== WHAT IS EXPECTED ==
Write only the number of lines in the entries below that contain the word "screenshot".

== SUPPLIED RECORDS ==
--
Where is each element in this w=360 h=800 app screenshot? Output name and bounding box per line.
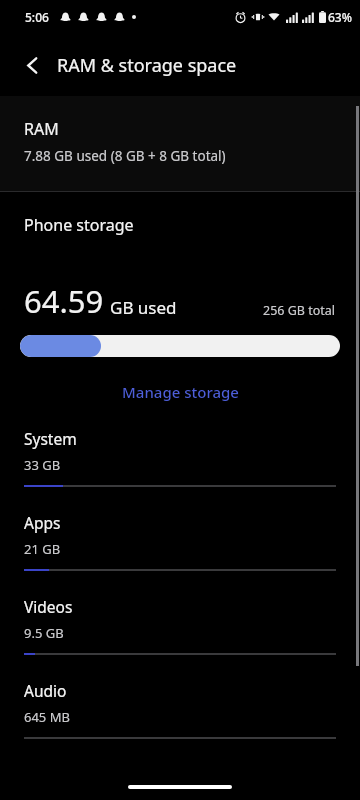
staticText: RAM & storage space xyxy=(57,53,237,78)
staticText: 5:06 xyxy=(25,9,49,25)
button[interactable]: RAM xyxy=(0,96,360,191)
staticText: Audio xyxy=(24,680,67,701)
staticText: RAM xyxy=(24,118,59,140)
staticText: System xyxy=(24,428,77,449)
staticText: 33 GB xyxy=(24,456,61,474)
staticText: GB used xyxy=(110,296,177,319)
button[interactable]: Videos xyxy=(0,596,360,680)
button[interactable]: Audio xyxy=(0,680,360,764)
button[interactable]: Apps xyxy=(0,512,360,596)
button[interactable]: System xyxy=(0,428,360,512)
staticText: Manage storage xyxy=(122,382,239,402)
staticText: Apps xyxy=(24,512,61,533)
staticText: 9.5 GB xyxy=(24,624,64,642)
staticText: 645 MB xyxy=(24,708,70,726)
staticText: Phone storage xyxy=(24,214,134,236)
button[interactable]: Back xyxy=(10,43,54,87)
staticText: 21 GB xyxy=(24,540,61,558)
staticText: 7.88 GB used (8 GB + 8 GB total) xyxy=(24,147,226,165)
staticText: Videos xyxy=(24,596,73,617)
staticText: 256 GB total xyxy=(263,302,336,319)
staticText: 64.59 xyxy=(24,280,104,322)
button[interactable]: Manage storage xyxy=(112,378,249,406)
staticText: 63% xyxy=(328,9,352,25)
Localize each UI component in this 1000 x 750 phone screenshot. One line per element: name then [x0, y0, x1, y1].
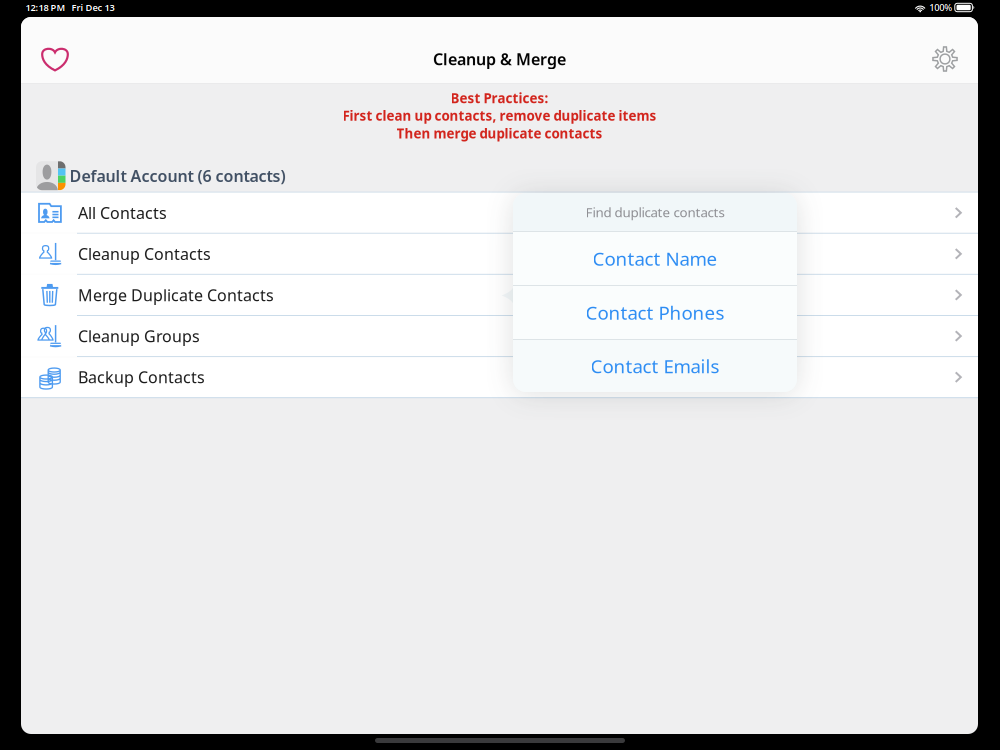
- staticText: Default Account (6 contacts): [70, 165, 286, 186]
- button[interactable]: All Contacts: [21, 193, 978, 233]
- staticText: Merge Duplicate Contacts: [78, 284, 274, 306]
- staticText: Contact Phones: [586, 300, 724, 325]
- button[interactable]: Cleanup Groups: [21, 316, 978, 356]
- staticText: Backup Contacts: [78, 366, 205, 388]
- staticText: Then merge duplicate contacts: [396, 125, 602, 142]
- button[interactable]: Settings: [916, 36, 974, 82]
- staticText: Best Practices:: [450, 89, 548, 107]
- button[interactable]: Backup Contacts: [21, 357, 978, 397]
- button[interactable]: Contact Phones: [513, 286, 797, 339]
- button[interactable]: Cleanup Contacts: [21, 234, 978, 274]
- staticText: Cleanup Groups: [78, 325, 200, 347]
- staticText: First clean up contacts, remove duplicat…: [342, 107, 656, 124]
- staticText: 12:18 PM: [26, 1, 66, 14]
- button[interactable]: Favorites: [26, 36, 84, 82]
- staticText: Cleanup Contacts: [78, 243, 211, 264]
- staticText: 100%: [929, 1, 952, 14]
- staticText: Contact Name: [592, 246, 718, 271]
- staticText: Cleanup & Merge: [433, 48, 566, 70]
- staticText: All Contacts: [78, 202, 167, 223]
- button[interactable]: Contact Name: [513, 232, 797, 285]
- staticText: Find duplicate contacts: [586, 203, 724, 221]
- button[interactable]: Merge Duplicate Contacts: [21, 275, 978, 315]
- button[interactable]: Contact Emails: [513, 340, 797, 392]
- staticText: Fri Dec 13: [72, 1, 114, 14]
- staticText: Contact Emails: [590, 354, 720, 378]
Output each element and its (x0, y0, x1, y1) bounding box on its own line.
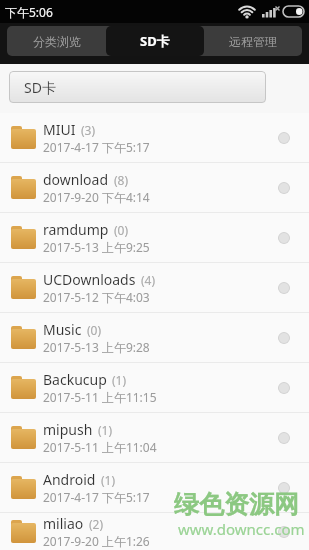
--
== SOLUTION BELOW ==
2